Sunday, July 13, 2008

The Buddhists Are Coming!

The place is very quiet right now. The silence is deep. The food is vegetarian (and good!). We have no empty rooms this weekend. The guesthouse is full of Buddhists.

It would actually be more accurate to say that the guesthouse is full of people practicing Buddhist meditation.

I happen to know for a fact that the group includes Episcopalians, Roman Catholics, at least one member of the Dutch Reformed Church, Methodists, Jews and Buddhists of several different traditions. I know this because the teacher who is conducting this weekend is also my teacher and I have been a member of his Wednesday night group (or Sangha) for going on 10 years now. They have come because of Jose (the leader) and to practice Vipassana, or Insight Meditation. I've known and shared my life with a lot of these people for a long time.

I know enough about the readership of this blog at this point to know that there are likely to be readers who find this mingling of people and traditions inspiring. And there are some who find it just ordinary - the way things ought to be. And there are some who will find it disturbing, or even shocking. There is at least one person here this weekend who had to do a lot of soul-searching before she decided that a practicing Christian could do "this sort of thing."

A friend of mine has a great fondness for the culture of the early Middle Ages in Spain when Jews, Muslims and Christians lived side by side in great comfort. She likes to imagine conversations in coffee houses on long hot afternoons, when people shared their traditions and learned from the traditions of others. Certainly there is plenty of evidence that there was enough sharing in that culture to influence all three of the religions pretty deeply. I personally have an interest in the early years of Christian monasticism in the deserts of North Africa. In those days, the principal urban center of that part of the world was Alexandria, and there was a large community of Hindu monks living there at the time. Did Christian monasticism develop completely independently of any conversation with the Hindu monks who were their neighbors? Do we really think that they never got together to spend an afternoon talking about how to do this thing? I think that is unlikely, but that story remains to be told at this time in history.

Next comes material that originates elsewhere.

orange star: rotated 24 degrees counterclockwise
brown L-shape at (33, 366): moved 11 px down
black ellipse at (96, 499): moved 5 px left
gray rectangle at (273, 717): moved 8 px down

In this part of the United States such interchange is a fact of life. In easy driving distance of this monastery, even with gas prices as they are, there are praying communities of several different kinds of Christians - Roman Catholic, Episcopalian, Ecumenical, Eastern Orthodox. There are Buddist communities from several different traditions of Zen and from other traditions - Therevada, Chinese, Korean, and several of the Tibetan schools. There are Hindu Ashrams and Jewish conference centers. And if you want to drive as far as Virginia there is even a Bon monastery (Bon is the pre-Buddhist Tibetan religion, and they have a very deep and formless form of meditation). There's lots of sharing back and forth. I have a friend who is a senior member of the community at Zen Mountain. Periodically he calls to talk about various community dilemmas and how we go about sorting them out. And though we don't do exactly the same thing when we sit down on our mats, we meditate together quite comfortably and naturally. We all recognize the search that each of us are on. The centrifugal force that draws us all together is quite strong in this area.

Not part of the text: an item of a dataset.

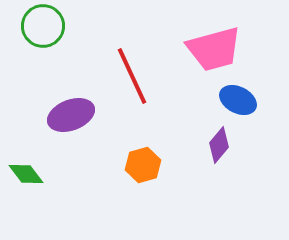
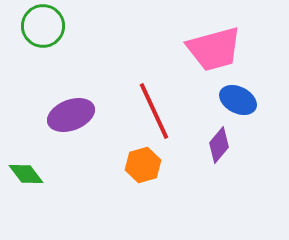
red line: moved 22 px right, 35 px down
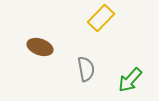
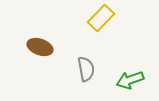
green arrow: rotated 28 degrees clockwise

The centripetal force - the one that pushes us apart - is pretty strong at this point in history, too. Everyone has stories about how their group was injured by Them - whoever They were. Lurid tales appear regularly about how Christians massacred Muslims during the Crusades. Rather less is told at this time about how the Muslims got their Middle Eastern lands from the Christians and Jews, some of whom had been living there for hundreds, and in the case of the Jews, thousands of years, but that isn't a pretty story either. There aren't any Caananites still around, so far as I know, but if there were, they would be telling terrible tales about how the Jews took their land from them. All of these people, if asked, will say that God told them to do it. Iraq, Iran, Kosovo, Serbia, Mississippi, California - they all have terrible stories to be told.

And of course the voices are raised about the dangers of intermingling of faiths, of the loss of our traditions. We have to be very careful, so it is said, not to give the impression that they are as good, or as unique, or as possessed of salvation as we are.

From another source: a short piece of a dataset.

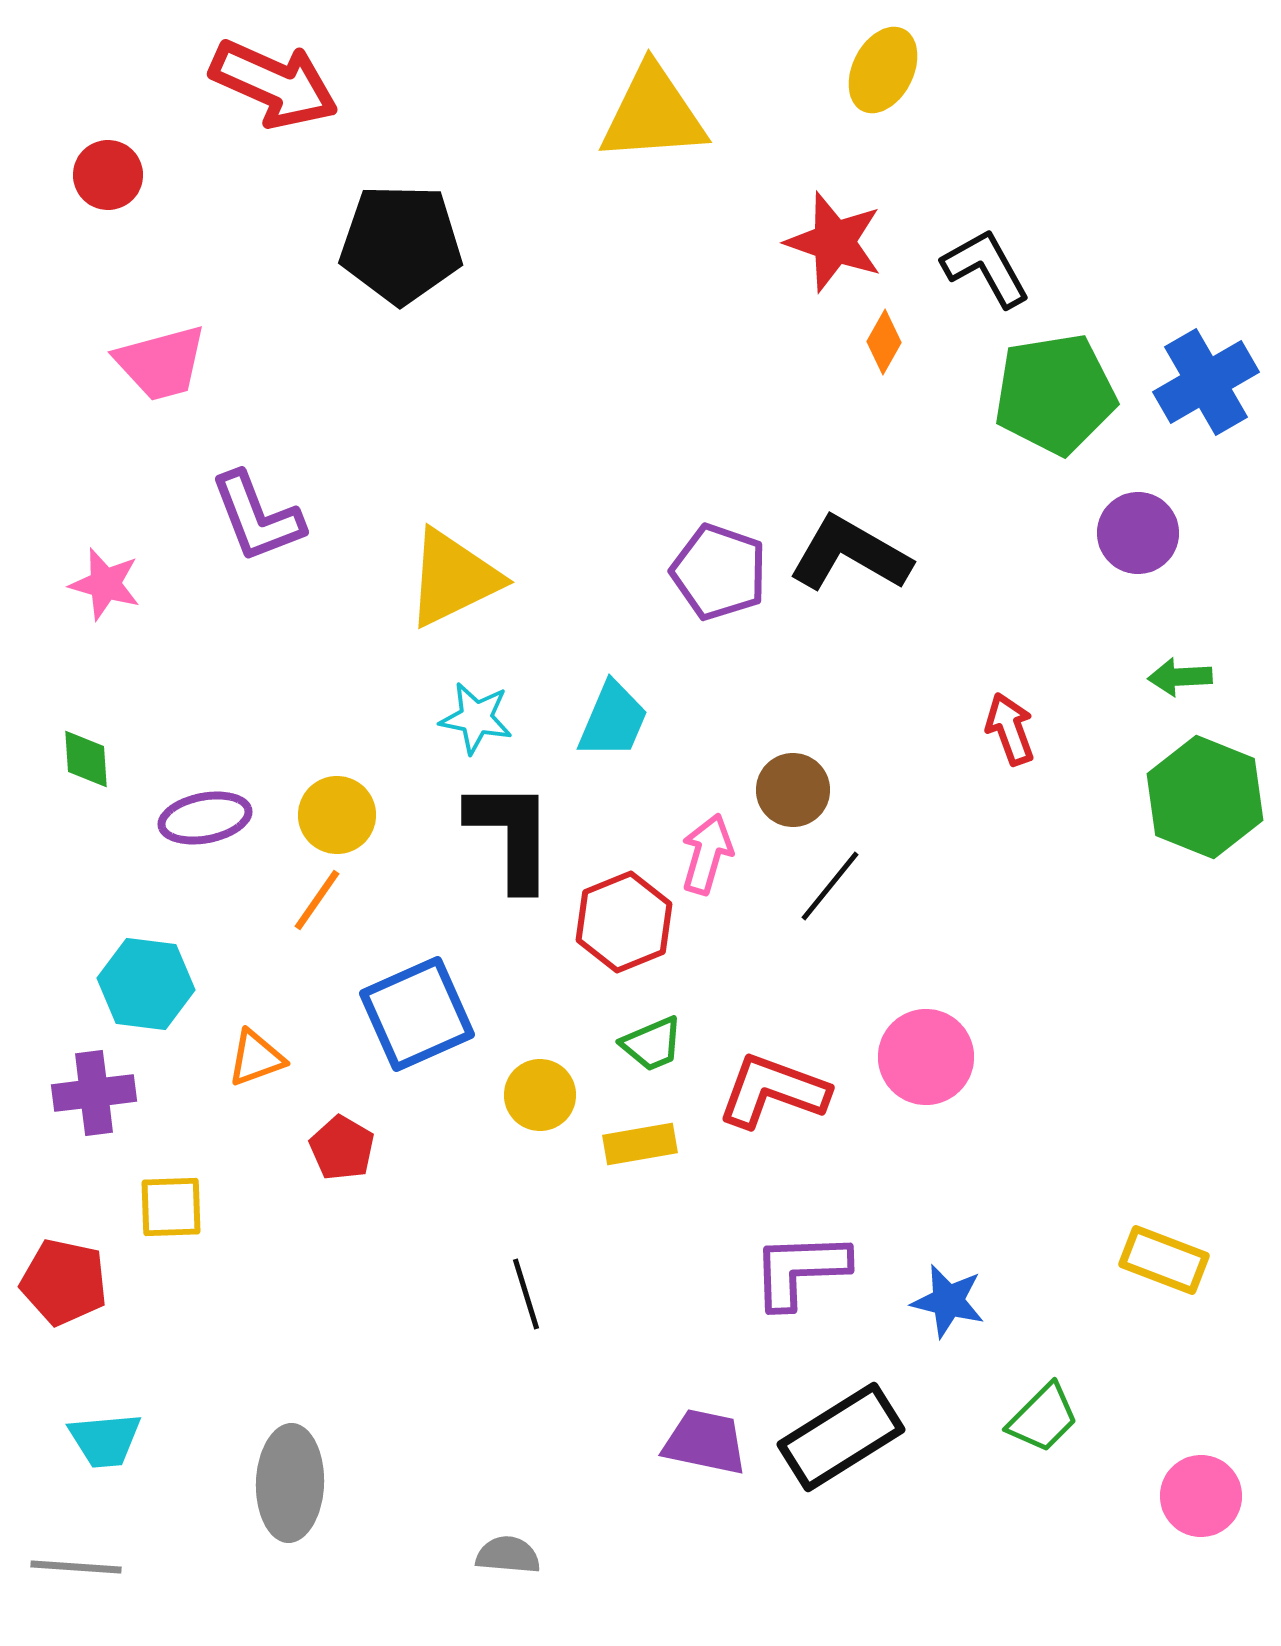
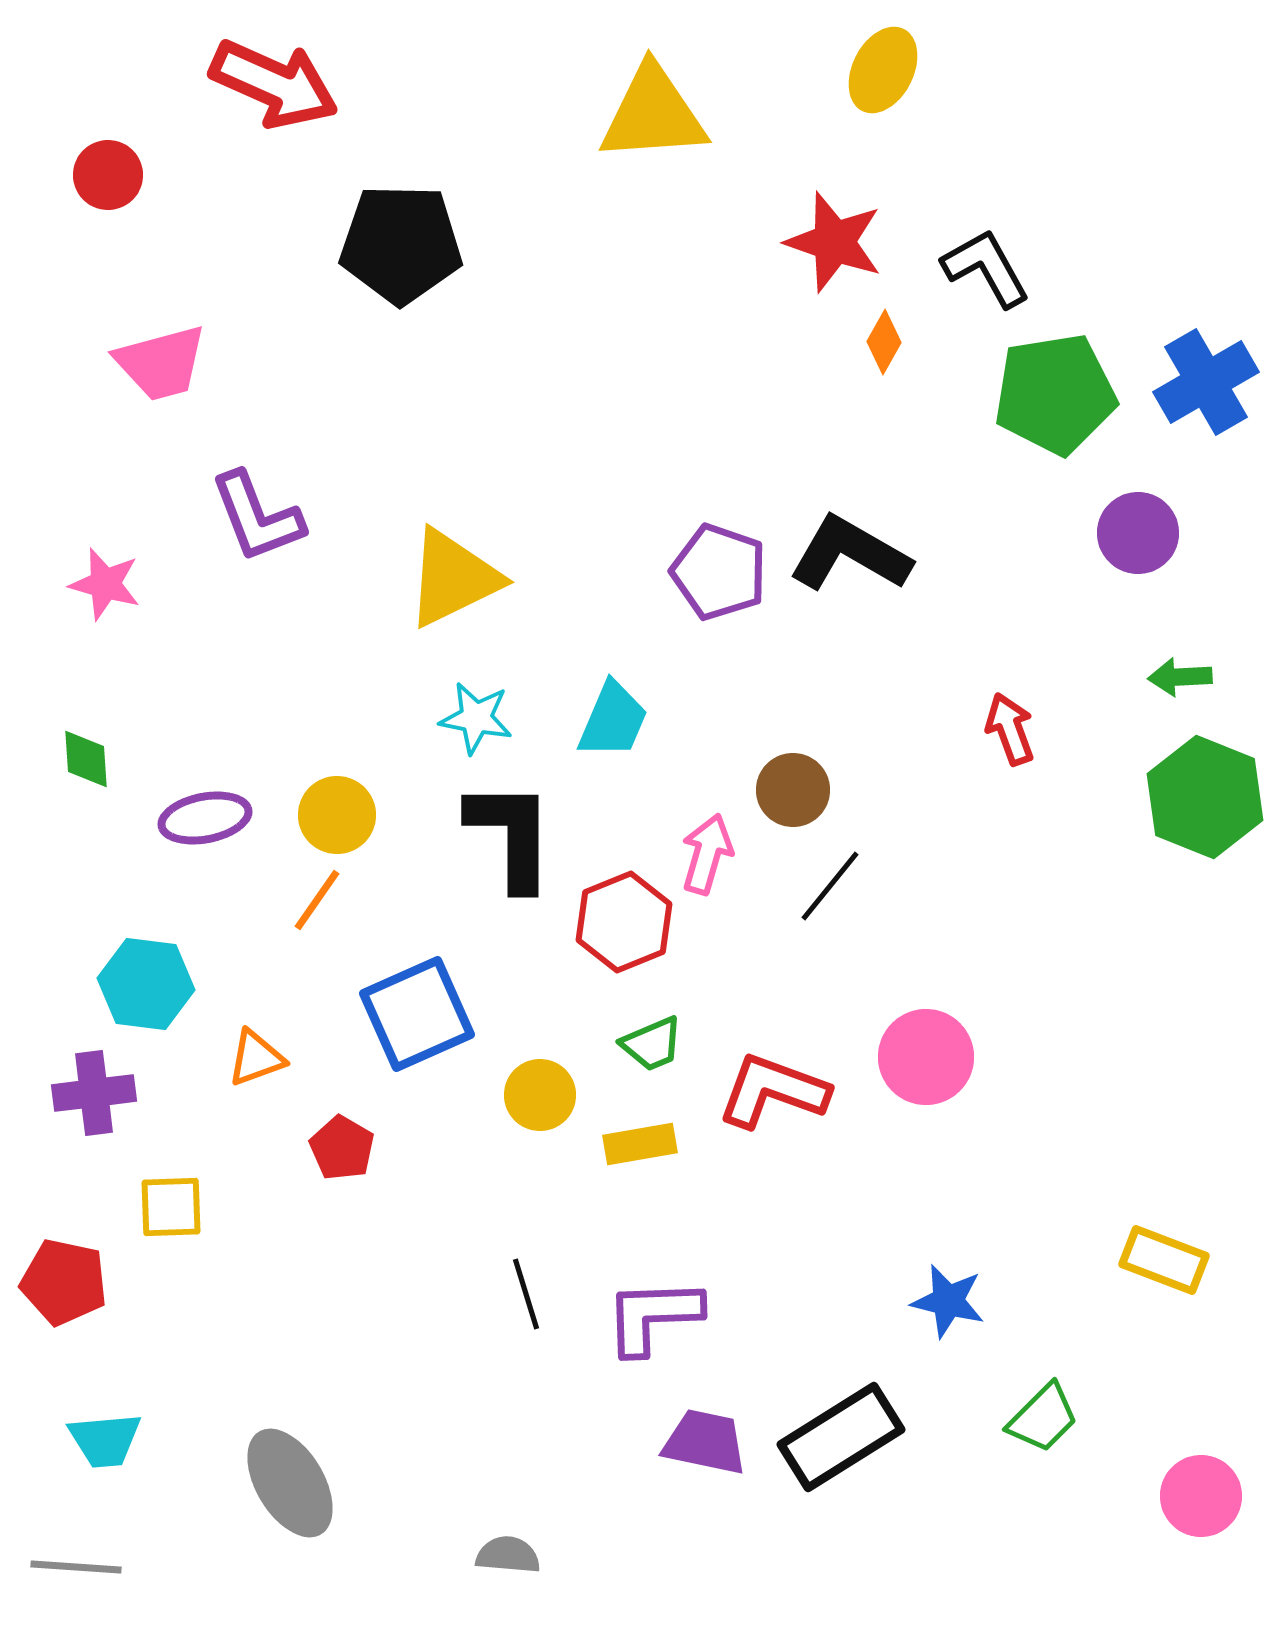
purple L-shape at (800, 1270): moved 147 px left, 46 px down
gray ellipse at (290, 1483): rotated 33 degrees counterclockwise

Well, I just have to testify that I am fairly learned in the ways of Theravada Buddhism at this point. I have come to know it well and practice it deeply. And it has never been anything but a blessing to my Christian walk. The uniqueness of Christ and of what he offered to the world and what he offers to me is very plain to me. What I have found is that my Christian life has been refined and deepened by my encounter with the East. I have found in Buddhist methods of meditation a precision and directness that makes Christian meditation more accessible, especially as Christian forms of meditation never developed in quite the same way. A lot of the Christian contemplative tradition nearly died out in the years of the Enlightenment and the times afterwards, and it is just now really beginning to be restored in the lives of a significant number of Christian practitioners. In the lives of not a few of us, it is contact with religions other than our own that has made this restoration possible. I now regularly teach conferences and retreats on the ways of Christian meditation. I would not be doing this if it were not for my immersion in the ways of Buddhist meditation. (Actually it's a great story - it happened when the teacher of a Buddhist meditation retreat canceled out and my friend Mary and I had to fill in, and years later, we're still at it.)

Contact with someone different from yourself does not have to rob you of your identity. It can, in fact, lead you to greater depth in the discovery of who you are. Anyone who ever had a friend or a spouse knows something about this truth. Yes, we need to be careful of our boundaries, and we need to be certain of our own identity. But with our care and certainty need also to come openness. And this openness can lead us to parts of ourselves that we never dreamed of.

Jose, the teacher leading this weekend's retreat, is an agnostic about God. And Jose has taught me much about God and my relationship with God. Such is the mystery of love - human and divine. The spirit of Buddha and what he taught is very strong here this weekend. And so is the spirit of Christ, to whom this place belongs and in whom this community lives. People are being moved by both. And God will lead them as God chooses.